Keep the pictures out, please, and set down every record exactly.

-- -- --

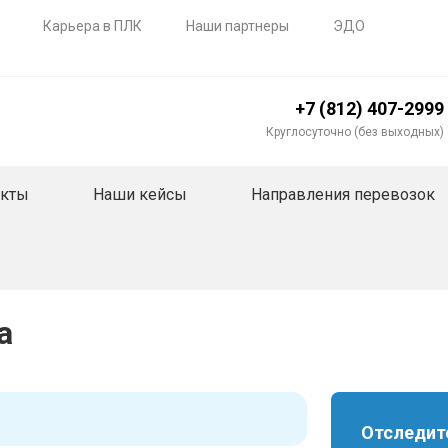
Карьера в ПЛК
Наши партнеры
ЭДО
+7 (812) 407-2999
Круглосуточно (без выходных)
акты
Наши кейсы
Направления перевозок
а
Отследите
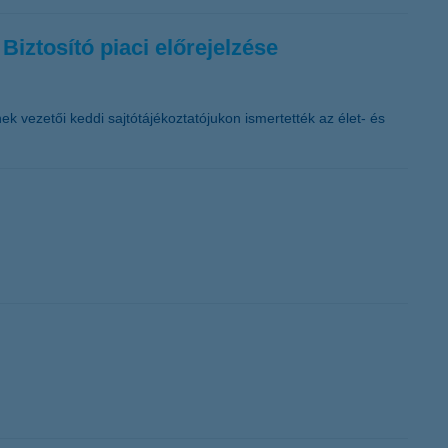
Biztosító piaci előrejelzése
ek vezetői keddi sajtótájékoztatójukon ismertették az élet- és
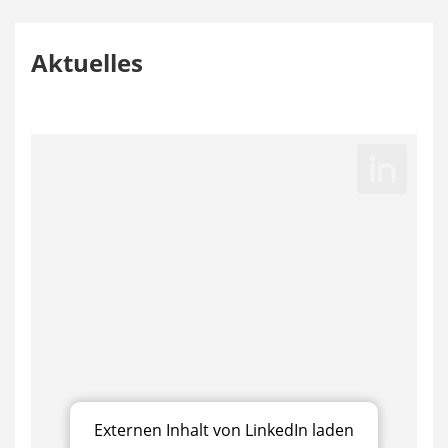
Aktuelles
Externen Inhalt von LinkedIn laden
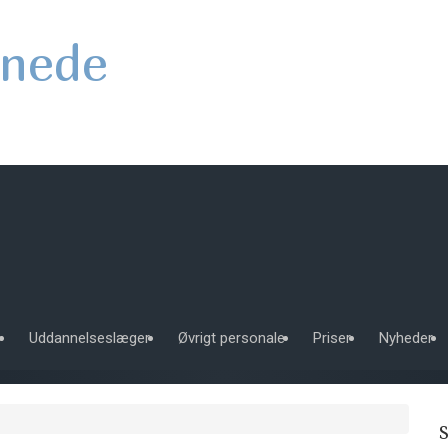
nede
e
Uddannelseslæger
Øvrigt personale
Priser
Nyheder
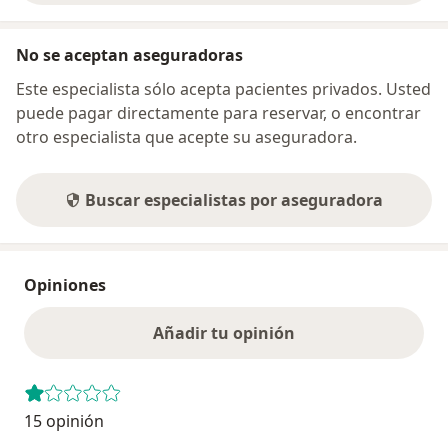
No se aceptan aseguradoras
Este especialista sólo acepta pacientes privados. Usted
puede pagar directamente para reservar, o encontrar
otro especialista que acepte su aseguradora.
Buscar especialistas por aseguradora
Opiniones
Añadir tu opinión
15 opinión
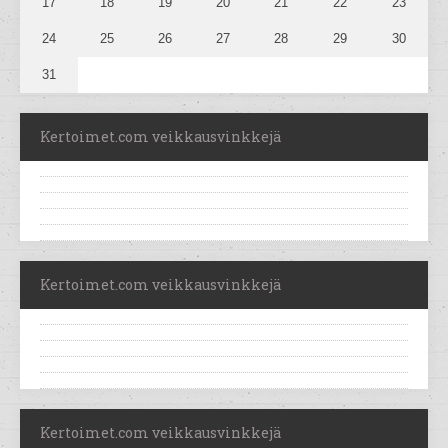
17
18
19
20
21
22
23
24
25
26
27
28
29
30
31
Kertoimet.com veikkausvinkkejä
Kertoimet.com veikkausvinkkejä
Kertoimet.com veikkausvinkkejä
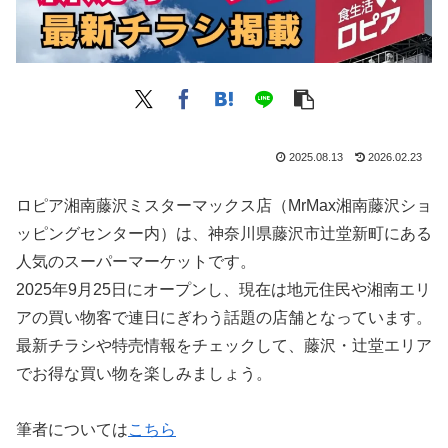
2025.08.13
2026.02.23
ロピア湘南藤沢ミスターマックス店（MrMax湘南藤沢ショ
ッピングセンター内）は、神奈川県藤沢市辻堂新町にある
人気のスーパーマーケットです。
2025年9月25日にオープンし、現在は地元住民や湘南エリ
アの買い物客で連日にぎわう話題の店舗となっています。
最新チラシや特売情報をチェックして、藤沢・辻堂エリア
でお得な買い物を楽しみましょう。
筆者については
こちら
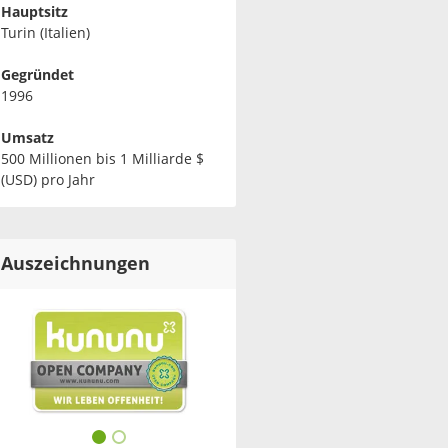
Hauptsitz
Turin (Italien)
Gegründet
1996
Umsatz
500 Millionen bis 1 Milliarde $
(USD) pro Jahr
Auszeichnungen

-- -- --

Response to the exercise –
Карьера в ПЛК
Наши партнеры
ЭДО
+7 (812) 407-2999
Круглосуточно (без выходных)
акты
Наши кейсы
Направления перевозок
а
Отследите
Biztosító piaci előrejelzése
ek vezetői keddi sajtótájékoztatójukon ismertették az élet- és
Aktuelles
Externen Inhalt von LinkedIn laden
nede
e
Uddannelseslæger
Øvrigt personale
Priser
Nyheder
No se aceptan aseguradoras
Este especialista sólo acepta pacientes privados. Usted
puede pagar directamente para reservar, o encontrar
otro especialista que acepte su aseguradora.
Buscar especialistas por aseguradora
Opiniones
Añadir tu opinión
15 opinión
17
18
19
20
21
22
23
24
25
26
27
28
29
30
31
Kertoimet.com veikkausvinkkejä
Kertoimet.com veikkausvinkkejä
Kertoimet.com veikkausvinkkejä
2025.08.13
2026.02.23
ロピア湘南藤沢ミスターマックス店（MrMax湘南藤沢ショ
ッピングセンター内）は、神奈川県藤沢市辻堂新町にある
人気のスーパーマーケットです。
2025年9月25日にオープンし、現在は地元住民や湘南エリ
アの買い物客で連日にぎわう話題の店舗となっています。
最新チラシや特売情報をチェックして、藤沢・辻堂エリア
でお得な買い物を楽しみましょう。
筆者については
こちら
Hauptsitz
Turin (Italien)
Gegründet
1996
Umsatz
500 Millionen bis 1 Milliarde $
(USD) pro Jahr
Auszeichnungen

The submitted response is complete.